Да разве ж такую науку когда забудешь? Нельзя у деревьев гилки ломать, нельзя воровать в колхозе кукурузу, нельзя ещё много чего было делать постыдного. Крепка наука моего дедушки, на всю жизнь запомнилась!

 Вишни, как из автомата, всё больше летели в наши рты, часть падала на землю. Пока нарвёшь ведёрко, полдня пройдёт.   А потом же и с земли всё надо было собрать. И так устанешь от этой нудной работы, что уже не хочется ни есть, ни играть. И только речка манила всегда одинаково.

Как это можно было жить без этой тихой, спокойной и такой ласковой речки? Я, наверное, просыпалась раньше остальных внуков. По утрам, когда ещё над водой поднимались еле заметные клубы ночного тумана, речка была ослепительно блестяща от солнечных зайчиков. На прибрежном песке ещё сохранялись отпечатки лисьих следов, а камыши таили в себе все ночные секреты и стояли молчаливые, заговорщицки ожидающие ребятню, которая обязательно соберётся со всего края, чтобы побарахтаться в воде.

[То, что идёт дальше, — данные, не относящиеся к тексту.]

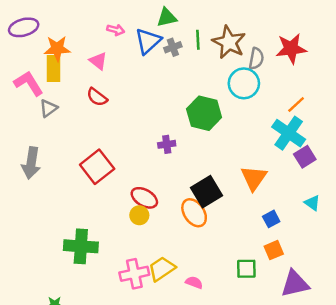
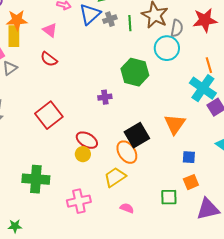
green line: (198, 40) -> (130, 23), moved
orange line: (296, 105) -> (209, 65), turned -63
blue square: (271, 219) -> (189, 157), turned 32
yellow trapezoid: (162, 269) -> (115, 177), moved

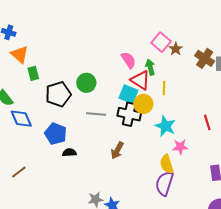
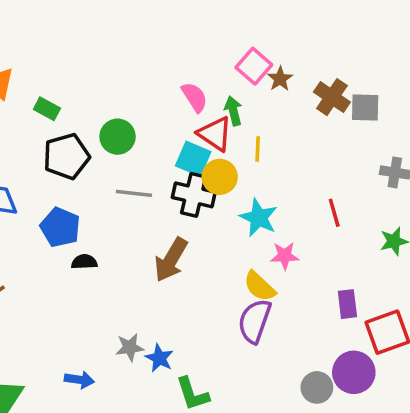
green rectangle: (33, 73) -> (47, 109), moved, turned -48
brown arrow: (117, 150) -> (171, 260), size x1.4
yellow semicircle: (167, 164) -> (259, 286), turned -30

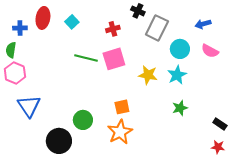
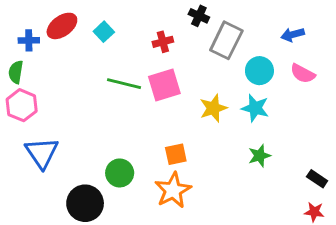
red ellipse: (43, 18) -> (62, 26), turned 45
yellow star: (148, 75) -> (213, 108), turned -30
cyan star: (177, 75) -> (255, 108), turned -30

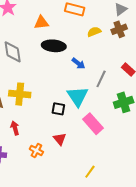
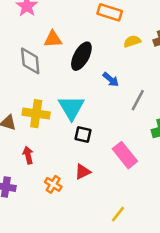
orange triangle: (41, 23) -> (53, 39), moved
black ellipse: (54, 46) -> (81, 56), turned -70
cyan triangle: (78, 96) -> (71, 108), moved
red triangle: (60, 139) -> (83, 172), turned 40

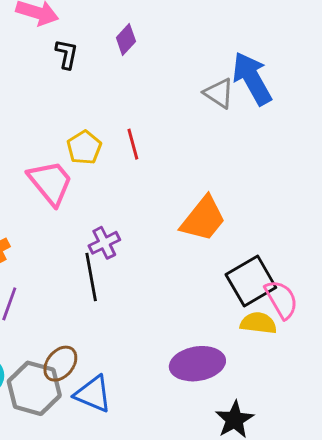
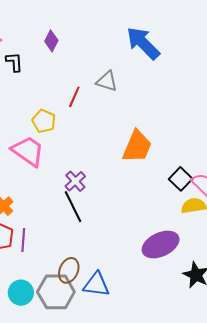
gray triangle: (219, 93) -> (107, 81), moved
red line: (133, 144) -> (74, 97), moved, turned 55
black square: (251, 281) -> (181, 179), size x0.7

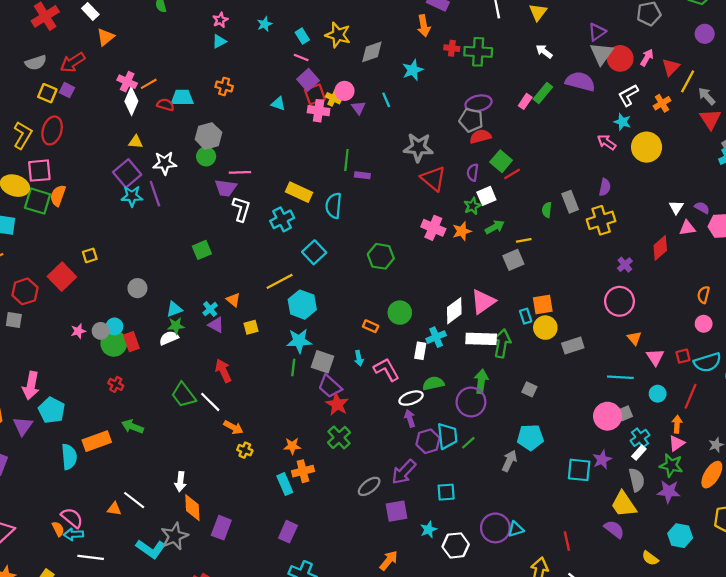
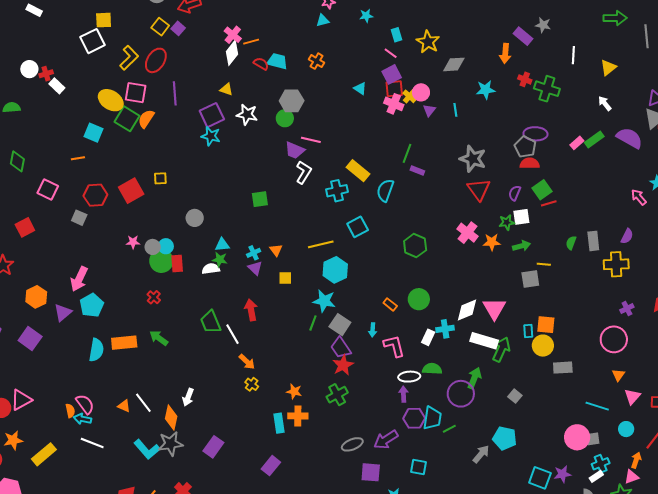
purple line: (155, 194) -> (175, 93), moved
pink triangle: (483, 302) -> (494, 309), turned -40
orange diamond: (192, 508) -> (171, 418), moved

Но я приходила раньше всех – когда было очень тихо и спокойно. Можно было понаблюдать за стрекозами с огромными стеклянными крыльями, и оттого казавшимися какими-то волшебно сказочными существами. Можно было послушать иволгу в высоких вербах на берегу речки. Можно было и за рыбками у берега смотреть, а ещё лучше – из лодки, которая всегда была тут привязана за колышек.

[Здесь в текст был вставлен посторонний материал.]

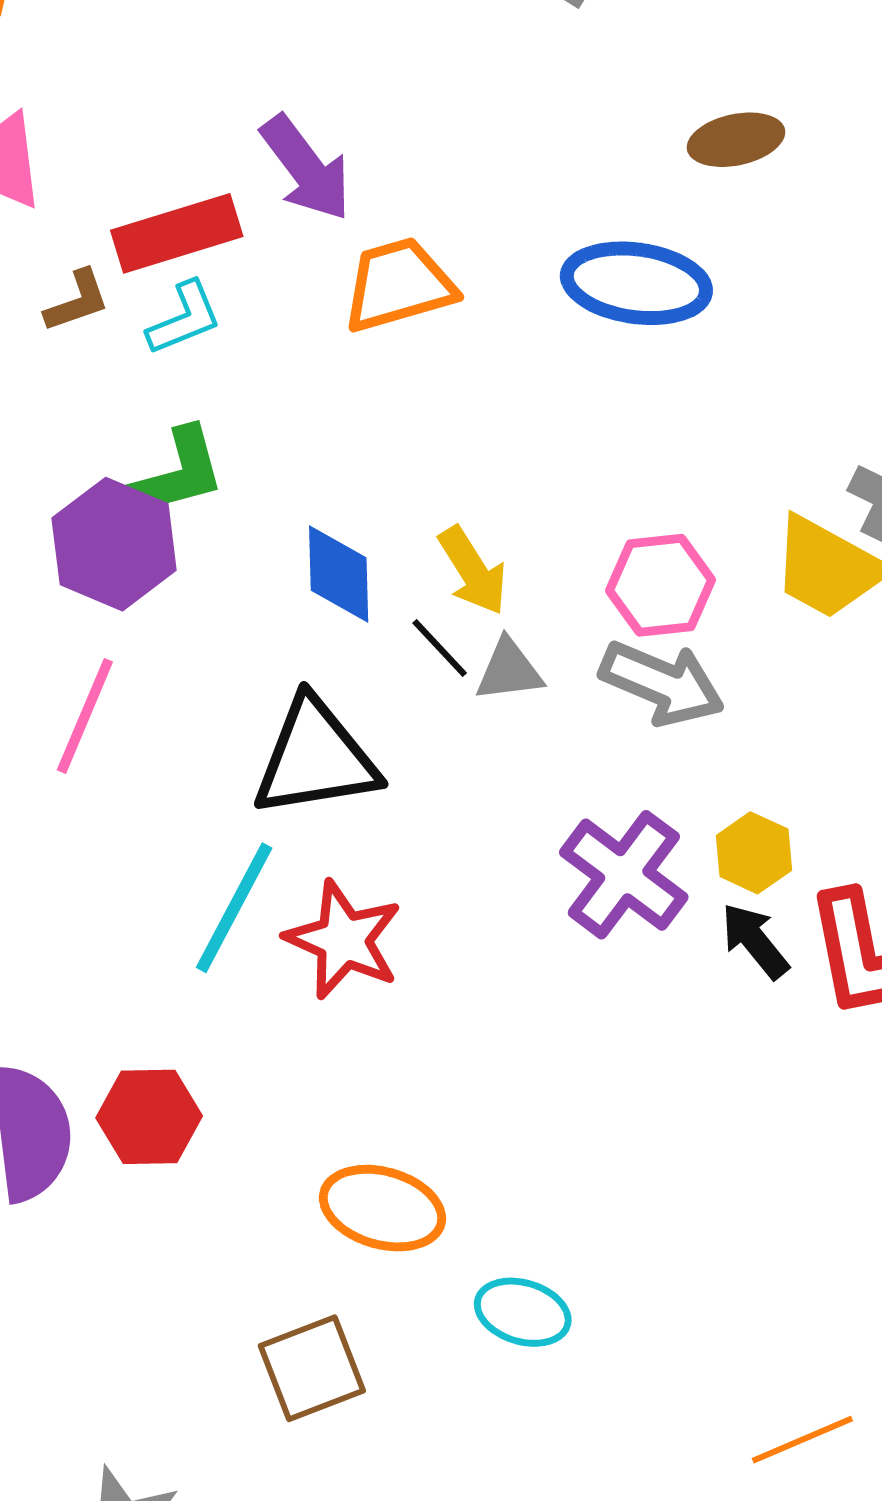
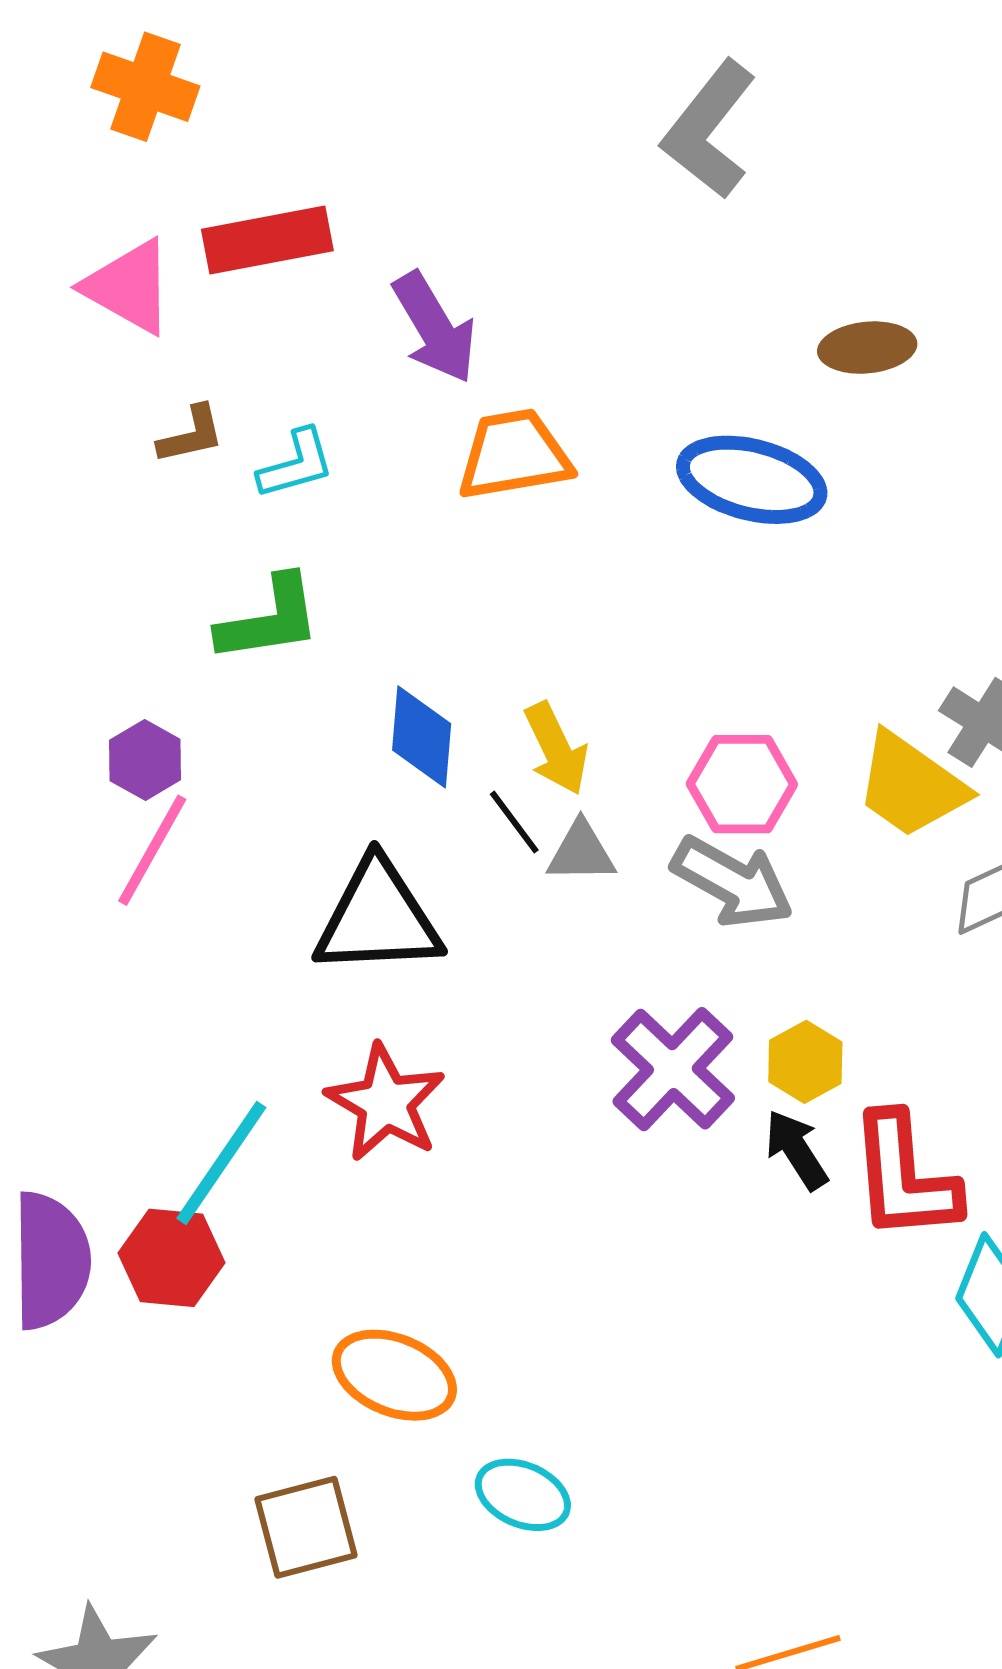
red rectangle: (177, 233) -> (267, 240), moved
purple hexagon: (114, 544) -> (145, 760), moved, size x0.6
cyan line: (234, 908) -> (221, 1163), moved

Но однажды я увидела такое чудо, что забыть его вряд ли когда можно. На камышину, длинную и гибкую, присела птица. То ли она меня не заметила, то ли совсем не испугалась, но опустилась она в двух шагах от меня. Её перья на солнце переливались дивным голубым огнём. Она походила на чудесную райскую птицу, какие бывают только где-нибудь в дальних тропических краях.  Такими перьями были украшены индейцы на почтовых марках, которые мы с моими одноклассницами собирали. А тут эта чудесная птица сидела передо мной и только вертела головой. Была она величиной со скворца. Хвост был обычный, не длинный. Она молчала, только оглядывала окрестности, выискивая корм. А я оцепенела, застыла в своём зелёном ситцевом платьице, словно слилась с камышами, боялась даже вздохнуть. Хотя мне хотелось кричать от восторга: такой птицы никто из моих ровесников не видел. По крайней мере, я ни от кого не слышала рассказа о ней.  И сама я никогда до того ничего подобного не видевшая: даже в книжках на картинках зимородки были иными. Но это был он, голубой зимородок! Ах, как же мне хотелось, чтобы он хоть одно пёрышко  обронил, подарил мне на память!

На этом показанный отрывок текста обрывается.